Long story short, it’s quite possible the second schematic would probably use a 04 instead of an 05.

So now I’m wondering why they used the 05 in the first place and not an 04. I’ve got lots to learn and this is a pretty large book. :slight_smile:

You used the open collector drivers either when you had multiple drivers on a bus or when you wanted higher level than a TTL “1”

As davidsrsb says, active high wired AND or active low wired OR. Also used to drive indicators. Before LEDs incadescent displays were driven by OC outputs with higher voltages than the main supply. Look at the 7406/07/16/17 ICs. The concept carries over to open drain for FETs. Look at the TPIC6B595 for example.

The most important part here is that KiCad’s ERC caught a real error that very likely would have made it into manufacturing.

Davidrsb gives you two reasons for using open collector outputs, but the reason you stated is also a valid and often used reason.
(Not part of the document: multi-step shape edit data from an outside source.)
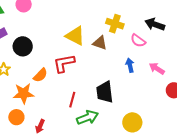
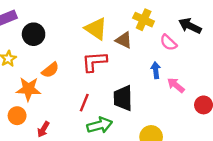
red L-shape: (64, 63) -> (94, 62), moved
pink arrow: (157, 68) -> (176, 85), moved

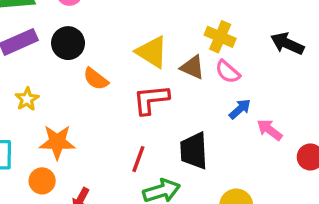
black circle: (34, 34) -> (68, 43), moved
pink semicircle: (168, 43) -> (228, 72), moved
orange semicircle: (50, 70) -> (96, 79), moved, turned 78
blue arrow: (156, 70) -> (240, 109), turned 56

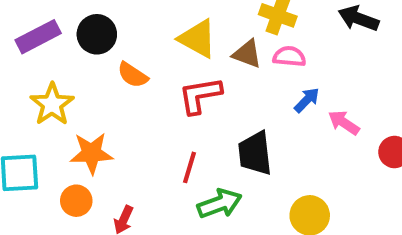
pink semicircle: (228, 72) -> (289, 57), turned 148
yellow star: (27, 99) -> (52, 104), size x1.5

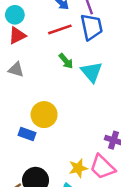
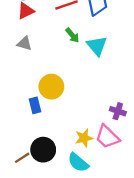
blue rectangle: (27, 134) -> (35, 105), turned 56

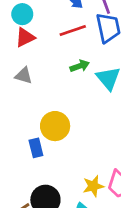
green arrow: (72, 35) -> (80, 66), turned -70

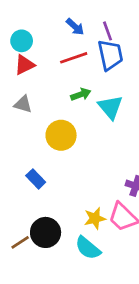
yellow circle: (55, 126) -> (61, 135), moved
blue rectangle: (36, 148) -> (36, 179), turned -30

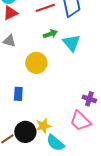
blue rectangle: (36, 179) -> (18, 94), turned 48
yellow star: (95, 218) -> (43, 126), moved

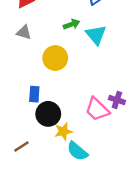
pink trapezoid: (80, 121) -> (97, 109), moved
black circle: (25, 132) -> (48, 114), moved

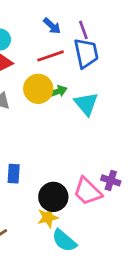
yellow circle: (55, 58) -> (38, 89), moved
black circle: (48, 114) -> (53, 197), moved

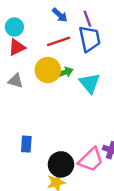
pink trapezoid: (88, 191) -> (91, 160), turned -88

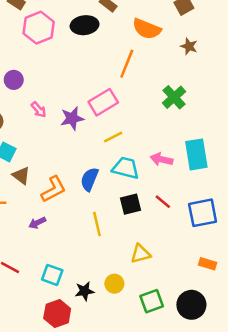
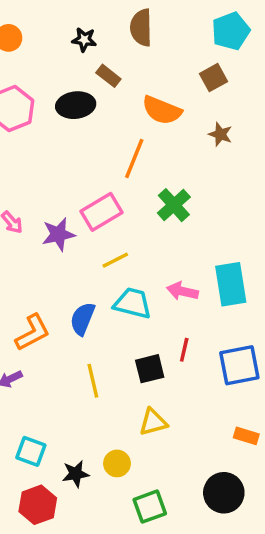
green cross: (174, 97) -> (174, 205), moved
red line: (163, 202) -> (184, 350), turned 63
black square: (131, 204) -> (150, 369), moved
green square: (152, 301) -> (150, 507), moved

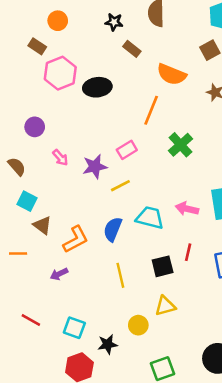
black ellipse: (76, 105) -> (97, 87), moved
pink rectangle: (101, 212) -> (127, 150), size x0.7
yellow line: (115, 260) -> (120, 186), moved
yellow circle: (117, 463) -> (138, 325), moved

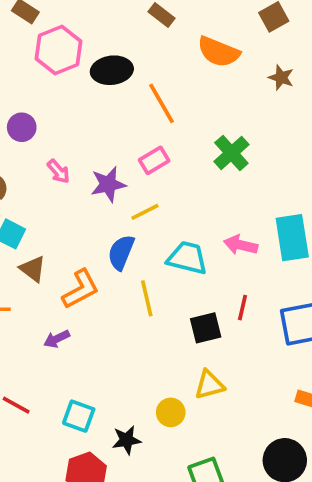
orange line: (151, 110) -> (162, 103), moved, turned -52
blue semicircle: (113, 229) -> (121, 252), moved
yellow line: (120, 275) -> (147, 298), moved

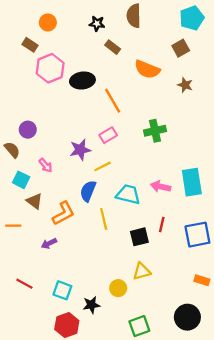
purple circle: (22, 127) -> (28, 130), moved
green cross: (231, 153) -> (155, 131), turned 30
pink arrow: (58, 171) -> (46, 165), moved

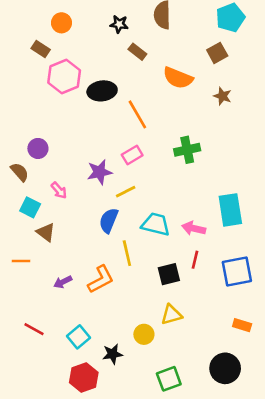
pink arrow: (161, 187) -> (194, 228), moved
orange L-shape: (63, 213) -> (101, 279), moved
cyan square: (62, 290) -> (79, 337), turned 30

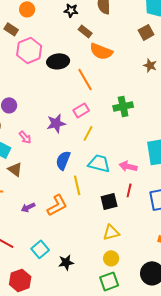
orange semicircle: (178, 78) -> (101, 51), moved
yellow line: (126, 192) -> (88, 133), moved, turned -35
yellow circle: (144, 334) -> (111, 258), moved
red hexagon: (84, 377) -> (20, 280), moved

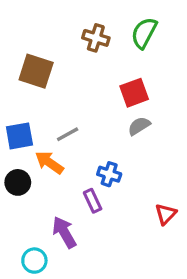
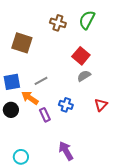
red square: (134, 93) -> (81, 56), turned -30
purple rectangle: (93, 201) -> (45, 115), moved
red triangle: (166, 214) -> (101, 105), moved
purple arrow: (64, 232) -> (66, 151), moved

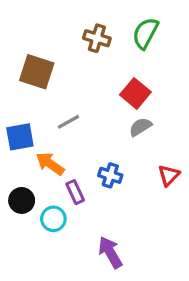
gray line: (41, 81) -> (68, 122), moved
black circle: (11, 110) -> (22, 200), moved
cyan circle: (21, 157) -> (53, 219), moved

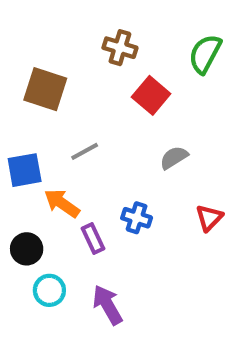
green semicircle: (145, 33) -> (205, 54), moved
red square: (135, 93) -> (151, 95), moved
cyan circle: (53, 219) -> (49, 290), moved
purple arrow: (110, 252) -> (107, 305), moved

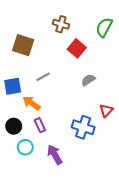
blue cross: (137, 218) -> (83, 127), moved, size x1.5
purple rectangle: (93, 238) -> (40, 125), moved

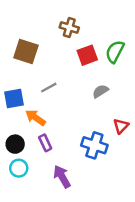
green semicircle: (104, 27) -> (115, 52), moved
red square: (77, 48) -> (87, 55), turned 30
cyan circle: (25, 147) -> (19, 168), moved

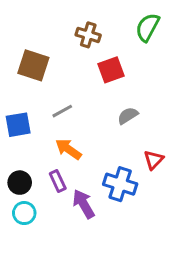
green semicircle: (115, 52) -> (148, 27), moved
orange arrow: (36, 118) -> (68, 149), moved
purple arrow: (62, 177) -> (84, 204), moved

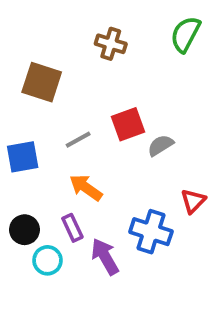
red square: (111, 70) -> (128, 124), moved
cyan circle: (24, 213) -> (47, 260), moved

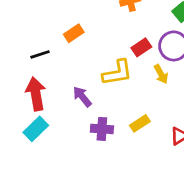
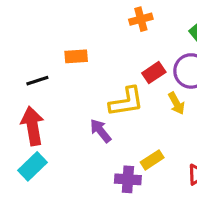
orange rectangle: (74, 33) -> (76, 56), turned 30
purple arrow: (82, 97) -> (100, 131), moved
purple cross: (102, 129) -> (128, 179), moved

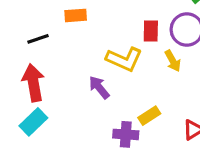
red rectangle: (154, 73) -> (151, 31), turned -55
yellow L-shape: (126, 102) -> (124, 59), turned 33

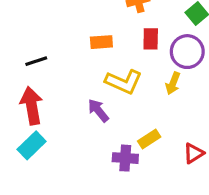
orange rectangle: (76, 15) -> (101, 42), moved
red rectangle: (151, 31) -> (151, 39), moved
yellow arrow: (173, 61) -> (173, 83), turned 50

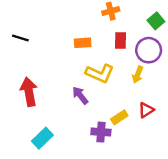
black line: (36, 61) -> (20, 38), moved, turned 35
cyan rectangle: (32, 145) -> (42, 138), moved
red triangle: (194, 153) -> (146, 110), moved

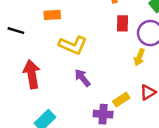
black line: (20, 38) -> (16, 31), moved
orange rectangle: (83, 43) -> (52, 15), moved
yellow L-shape: (100, 73) -> (73, 45), moved

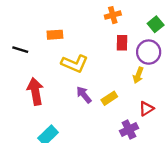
yellow rectangle: (121, 100) -> (109, 98), moved
purple cross: (103, 114) -> (129, 129), moved, turned -30

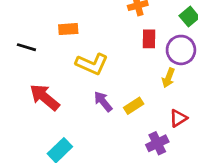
red arrow: (35, 91) -> (45, 97), turned -40

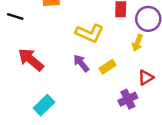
yellow L-shape: (92, 64) -> (90, 33), moved

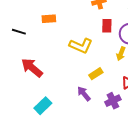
purple arrow: (81, 63) -> (84, 94), moved

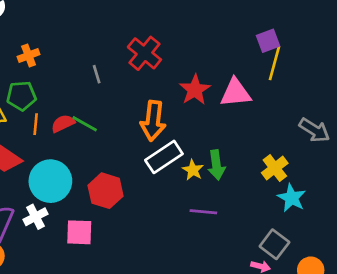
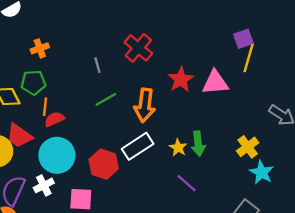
red semicircle: (63, 123) -> (54, 119), moved
green line: (85, 124) -> (106, 99), moved, turned -60
white rectangle: (164, 157) -> (138, 146), moved
purple line: (203, 212) -> (186, 183), turned 35

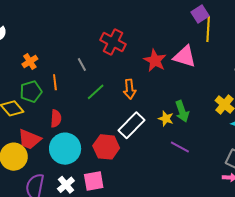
pink triangle: (215, 83) -> (185, 56), turned 35
orange arrow: (145, 105) -> (130, 89), size x0.7
orange line: (45, 107) -> (55, 82), moved
red semicircle: (54, 119) -> (56, 119), turned 132
white cross: (44, 185) -> (66, 185), moved

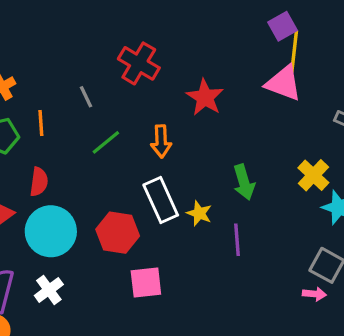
pink triangle: (185, 56) -> (284, 83), moved
yellow star: (166, 119) -> (199, 213), moved
white rectangle: (131, 125) -> (161, 200), turned -72
purple line: (180, 147) -> (237, 240), turned 54
pink square: (94, 181) -> (146, 283), moved

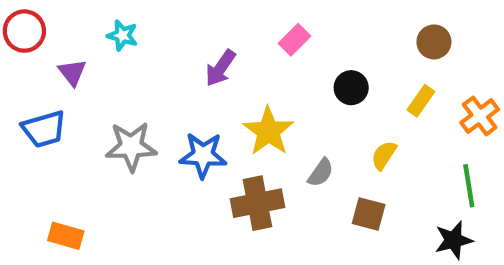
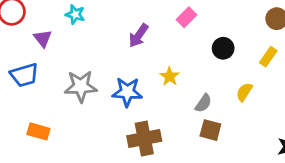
yellow star: (268, 131) -> (170, 76), size x0.6
brown cross: (257, 203) -> (144, 138), moved
brown square: (369, 214) -> (210, 130), moved
orange rectangle: (66, 236) -> (38, 131), moved

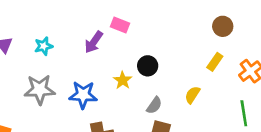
cyan star: (75, 14) -> (44, 46), moved, turned -30
pink rectangle: (186, 17) -> (120, 25), moved, turned 66
black circle: (223, 48) -> (148, 66), moved

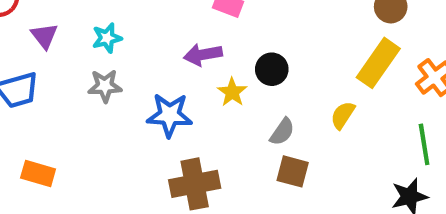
purple arrow: (94, 42) -> (203, 55), moved, turned 45
yellow rectangle: (215, 62) -> (378, 63), size x1.6
gray star: (40, 90) -> (105, 86), moved, size x0.7

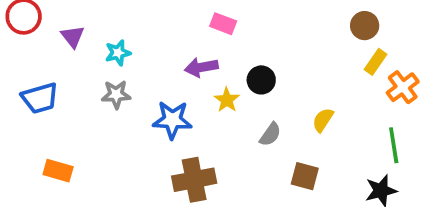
purple triangle: (44, 36) -> (73, 36), moved
yellow rectangle: (378, 63) -> (376, 62), moved, size x0.6
brown square: (293, 171) -> (305, 176), moved

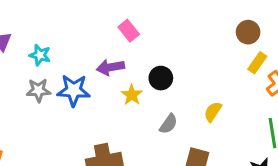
pink rectangle: (223, 24) -> (129, 31), turned 30
cyan star: (118, 53) -> (40, 55), turned 30
blue star: (172, 120) -> (74, 90), moved

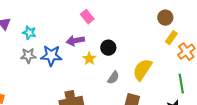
yellow semicircle: (213, 112) -> (142, 70), size x1.6

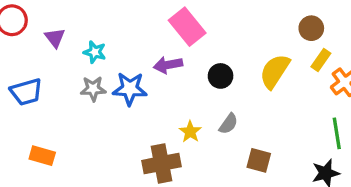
pink rectangle: (87, 17) -> (187, 27), size x1.6
yellow star: (89, 59) -> (190, 132), moved
yellow semicircle: (142, 70) -> (275, 71), moved

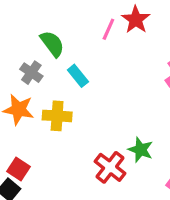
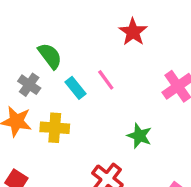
pink line: (108, 29) -> (106, 80), moved, turned -60
green star: (141, 150) -> (139, 136), moved

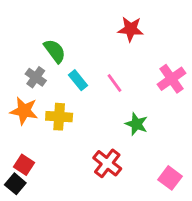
red star: (133, 32) -> (131, 29), turned -30
pink line: (106, 80) -> (115, 83), moved

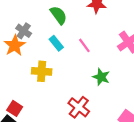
green semicircle: (55, 51) -> (59, 15), moved
gray cross: (36, 77) -> (24, 31), moved
orange star: (24, 111) -> (15, 45), moved, turned 30

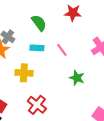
cyan rectangle: (56, 43) -> (37, 48), turned -48
red cross: (79, 107) -> (37, 105), moved

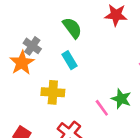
cyan rectangle: (37, 48) -> (70, 60), turned 56
pink line: (62, 50) -> (102, 108), moved

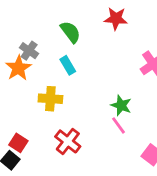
pink line: (102, 108) -> (119, 125), moved

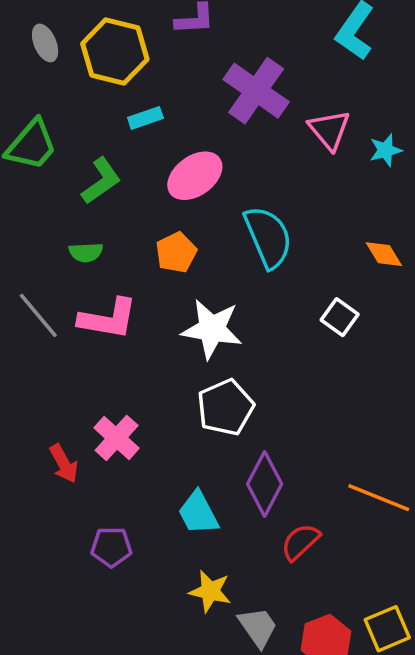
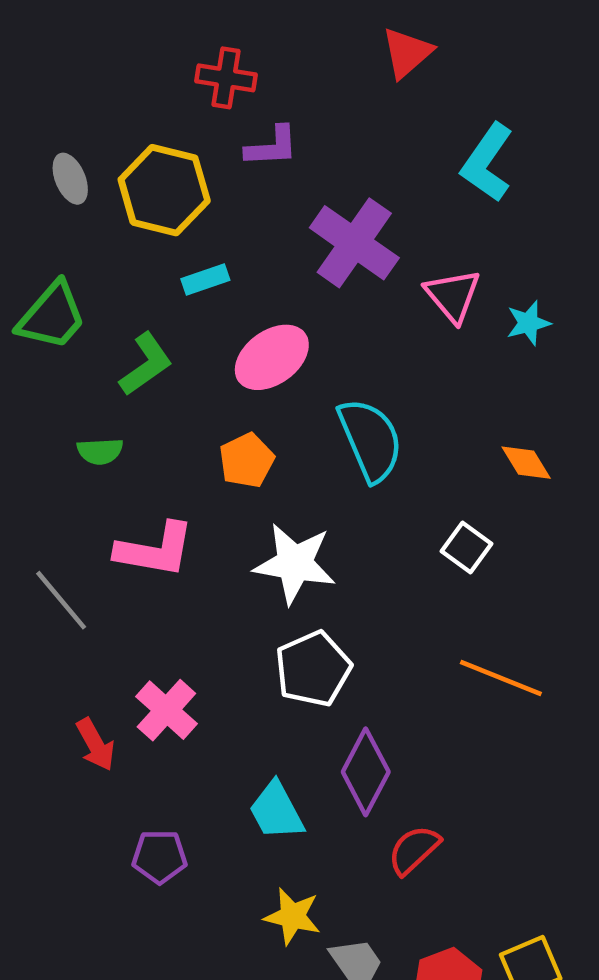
green semicircle: (86, 252) -> (100, 451), moved
gray line: (38, 315) -> (61, 600), moved
orange line: (379, 498) -> (501, 678), moved

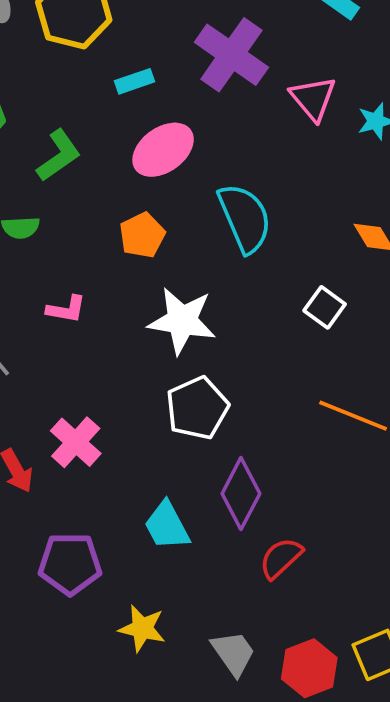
cyan rectangle: (205, 279) -> (135, 81), moved
pink L-shape: (155, 550) -> (66, 309), size x0.6
purple pentagon: (160, 857) -> (70, 564), size x1.4
yellow star: (292, 916) -> (142, 628), moved

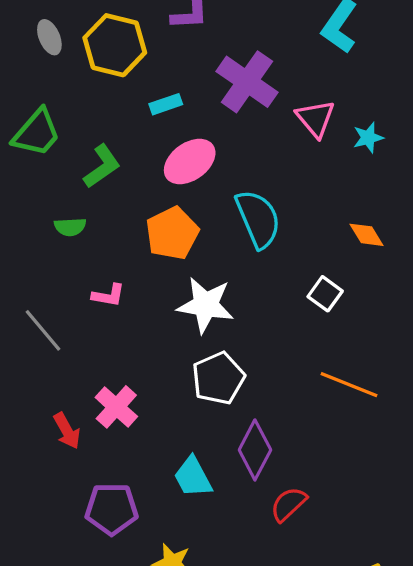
orange pentagon: (142, 235) -> (172, 233), size x1.4

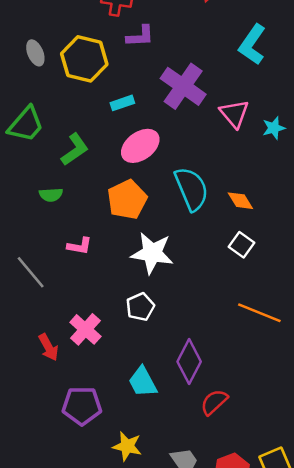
orange diamond: (367, 235) -> (240, 201), moved
white pentagon: (218, 378) -> (140, 307), moved, size x0.7

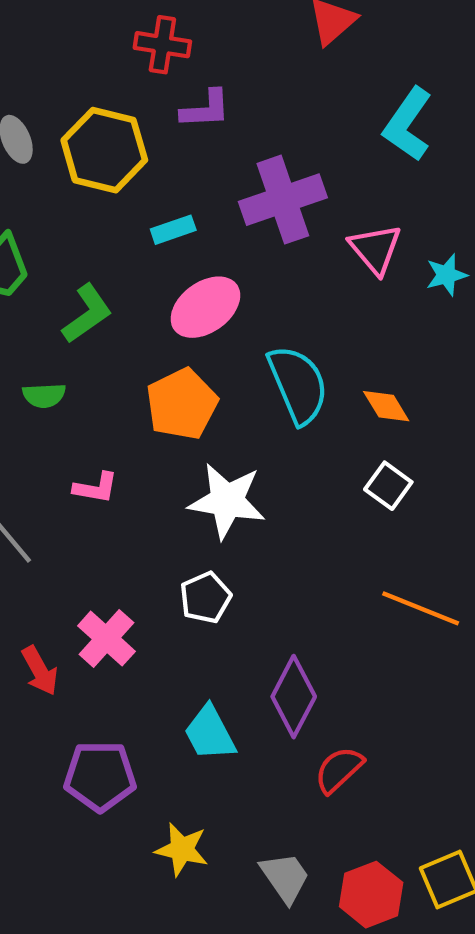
purple cross: (183, 86) -> (283, 200), turned 36

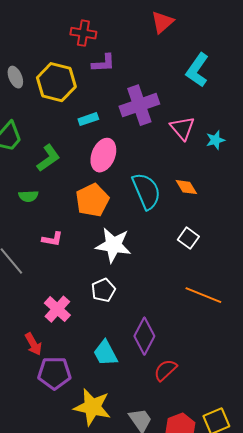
pink ellipse: (205, 307) -> (103, 155), turned -32
orange diamond: (386, 406) -> (186, 187), moved
red arrow: (40, 671) -> (33, 344), moved
yellow star: (182, 849) -> (92, 407), size x1.5

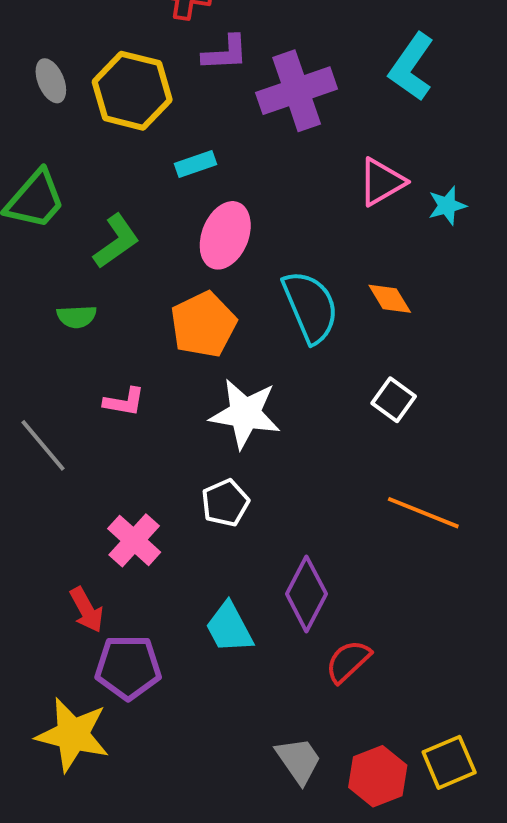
purple cross: (139, 105) -> (297, 91), moved
pink triangle: (182, 128) -> (382, 182), turned 40
yellow star: (92, 407) -> (73, 735), moved

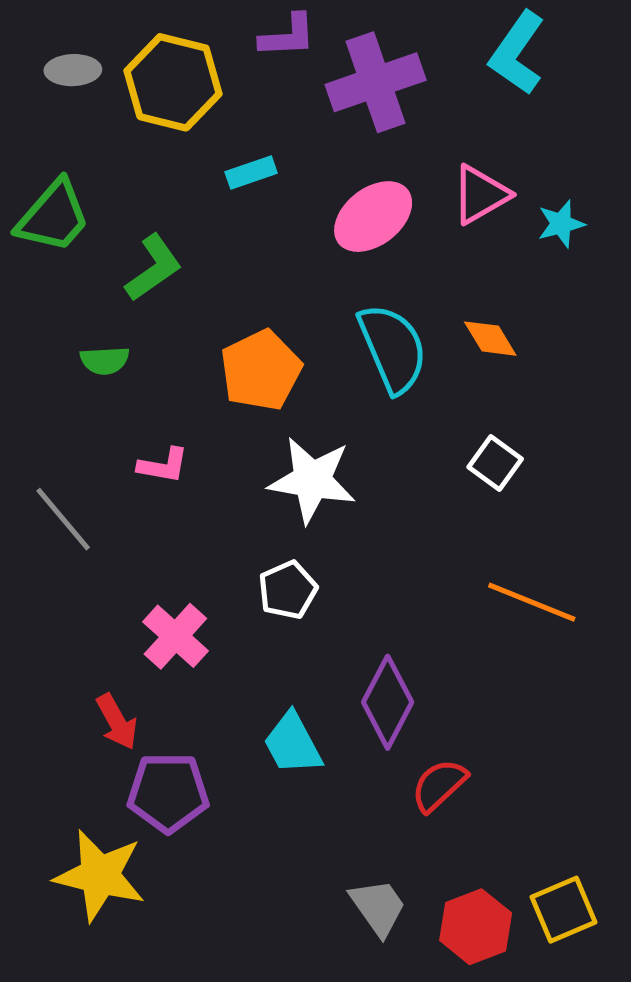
gray ellipse: (51, 81) -> (73, 70), turned -69
pink ellipse: (225, 235) -> (373, 217), moved, turned 30

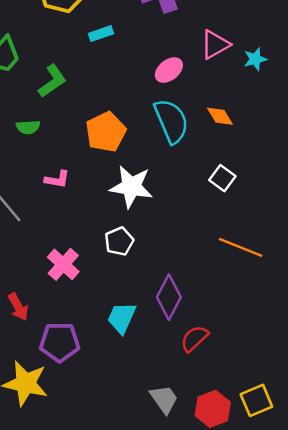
pink ellipse: (373, 217) -> (169, 70), moved, size x0.7
red arrow: (117, 722) -> (18, 307), moved
cyan trapezoid: (293, 744) -> (122, 318), turned 52

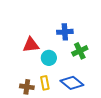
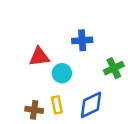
green cross: (80, 51) -> (114, 68), moved
blue diamond: (72, 83) -> (91, 105), turned -65

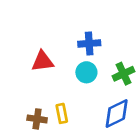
cyan circle: (62, 73) -> (86, 72), moved
blue diamond: (91, 105) -> (117, 113), moved

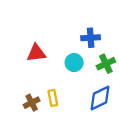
blue cross: (89, 43) -> (91, 38), moved
brown cross: (37, 119) -> (32, 103), turned -35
You have some left over gates.

So the question becomes: What are those other 5 gates doing, and are any of the open collector outputs needed?

You also have to consider that a passive pullup has slower timing on the rising output flanks.

(I used to work at Racal Milgo in UK, back in 80s): yes, I remember those busbars, and back when you had rows of 0.3" chips, were a good way to get the power distributed… and yes, probably a lot cheaper than going to 4 layes - especially back then!

Why use a 74LS chips at all, because those ICs are available in 74HC series and much more, like 74HC40 and 74HC45 series. Or they were available because world has moved on, and those chips are used less and less every year.

Or they were available because world has moved on, and those chips are used less and less every year

The world moved away from the 68000 too but I still like designing around it. :slight_smile:

Caveat: if you replace only some LS with HC check all the places where LS drives HC because LS logic 1 isn’t quite high enough resulting in lower noise margin. So either replace all or if must mix use HCT which is designed to cope with LS levels.

1 Like

Indeed. You always have to be careful when mixing logic families.

Recently (euhm few years ago) I used an STM32 (at 3V3) driving 74LS244 buffers which drive optocoupler leds of stepper driver controllers on the other end of a cable. (Sink to GND to turn them on)

Input levels of 74LS fits nicely with output levels of the STM32, and these old chips are less susceptible to overloads & ESD, if wires get damaged or a connector gets loose or other weird stuff.